The Dino Group’s consolidated sales revenues in 2017 totaled PLN 4,515.9 million, up 34% from last year. The rapid revenue growth was driven by network roll-out to open new stores and sales growth in the existing store network (LfL), which in 2017 was 16.2% compared to 11.3% in the corresponding period of last year.
EBITDA in 2017 climbed 39% to PLN 401.4 million. In turn, the Group’s net profit was PLN 213.6 million, signifying 41% growth year on year.
At the end of December 2017, the Dino network numbered 775 stores, 147 more than in the corresponding period of last year. At the same time, Dino Polska has secured 495 sites to build new stores, i.e. 46% more than last year. 57 stores in total were opened in Q4 2017.
In 2017, the Group’s capital expenditures totaled PLN 457 million. The Group estimates its Capex in 2018 will be PLN 650 million.

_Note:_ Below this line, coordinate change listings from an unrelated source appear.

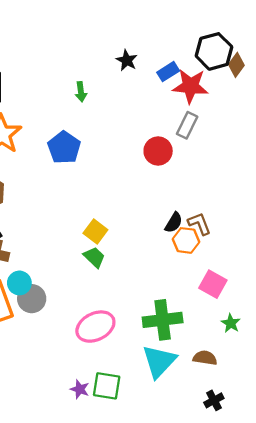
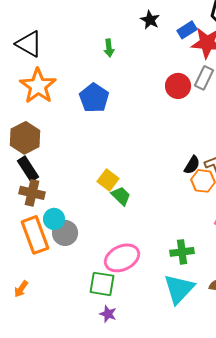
red circle: (158, 151) -> (178, 86), moved
yellow square: (95, 232) -> (108, 180), moved
green cross: (163, 320) -> (182, 252), size x0.7
green square: (107, 386) -> (102, 284), moved

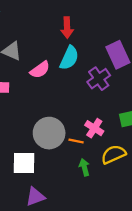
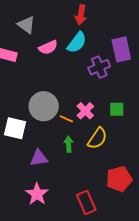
yellow semicircle: (113, 154) -> (97, 138), turned 135
purple triangle: (35, 197) -> (39, 158), moved

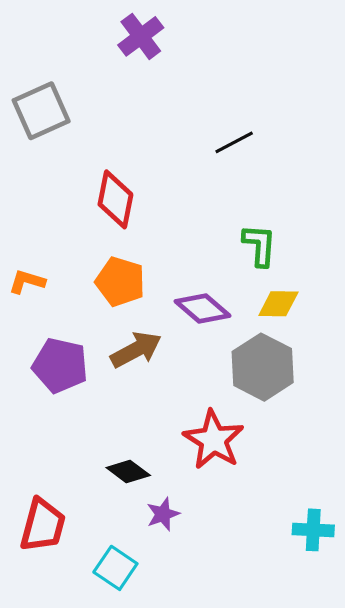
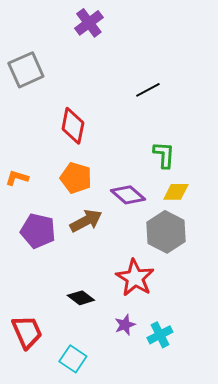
purple star: (163, 514) -> (125, 325), moved
red trapezoid: (43, 525) -> (27, 332), turned -39
cyan cross: (313, 530) -> (160, 335), moved, turned -30

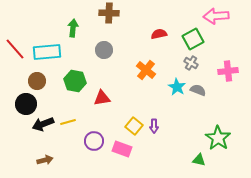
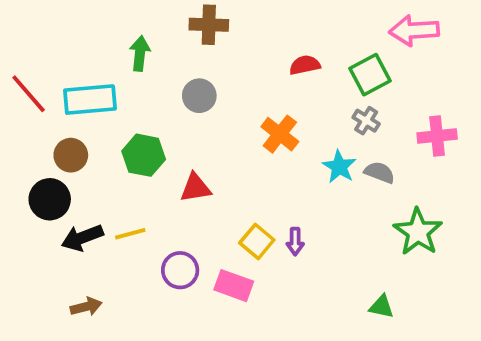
green star: (218, 138) -> (418, 232), moved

Dino will allocate these funds mainly to store rollout, expansion of its logistics infrastructure and the Agro-Rydzyna meat processing plant.
In 2017, the Group continued the ongoing rapid growth in the size of its business. The 34% growth rate posted in revenues (up PLN 1,146.4 million) year on year is primarily the effect of opening new stores in the Dino network (the network opened 147 stores in 2017) and the growth in sales revenues in existing stores (like for like, LfL) of 16.2% yoy.
In conjunction with its growing business size, the Group has posted robust profitability that is steadily climbing. Its EBITDA margin has edged up to 8.9% (+0.3 p.p. yoy).
THE DINO GROUP’S RESULTS:
|LfL sales||16.2%||11.3%||+4.9 p.p.|
|EBITDA margin||8.9%||8.6%||+0.3 p.p.|
The Group continues to pursue rapid expansion of the Dino supermarket network by opening new stores it owns and looking for new sites to continue its expansion. At the end of December 2017, the Group had 775 stores, signifying 147 openings and is a record-breaking number in the Group’s business history.
At the end of 2017, Dino Polska had enlarged its land bank to build new stores to 495 sites (consisting of purchased plots and preliminary agreements to buy plots). In accordance with its strategy, the Group plans to exceed 1,200 stores by the end of 2020.
Retail grocery market and new regulations
The retail grocery market in Poland is growing steadily. Robust market conditions, Poles’ growing income enhancing their purchasing power and consumer price growth are conducive to the growth of the overall sector and Dino’s segment – consisting of mid-sized supermarkets located close to customers’ places of residence.
According to the National Bank of Poland, Poland’s economic growth will be 4.2% in 2018 and 3.8% in 2019. The favorable market context is buoyant to the retail grocery industry in upcoming quarters.
“We are growing rapidly, faster than the market, while preserving a stable and robust level of profitability. In 2017 we generated very strong performance and we significantly enlarged our business size, thereby placing us among the top retail sales companies measured by pace of growth. Last year we opened a record-breaking number of new stores: 147. Our like for like sales in our existing store network at the end of the year and on a quarterly basis have remained persistently high at a double-digit level. We are also ramping up the number of secured sites in our pipeline to open more stores. We are poised to continue growth by opening more own stores. We continue to see extensive opportunities to increase the density of our network in the areas where we already have a presence and to expand into new regions in Poland. In 2018 we would like to exceed last year’s number of new store openings, says Szymon Piduch, CEO of Dino Polska S.A.
“We expect that the positive trends visible on the consumer market in 2017 will also persist in the upcoming quarters. The market environment is conducive to our efforts. We do not see any need to undertake any special measures as a result of the curtailment of Sunday trading. The effective business model we have adopted and our store format that is well-aligned to consumer trends allow us to think positively when it comes to ongoing network rollout”, adds Szymon Piduch.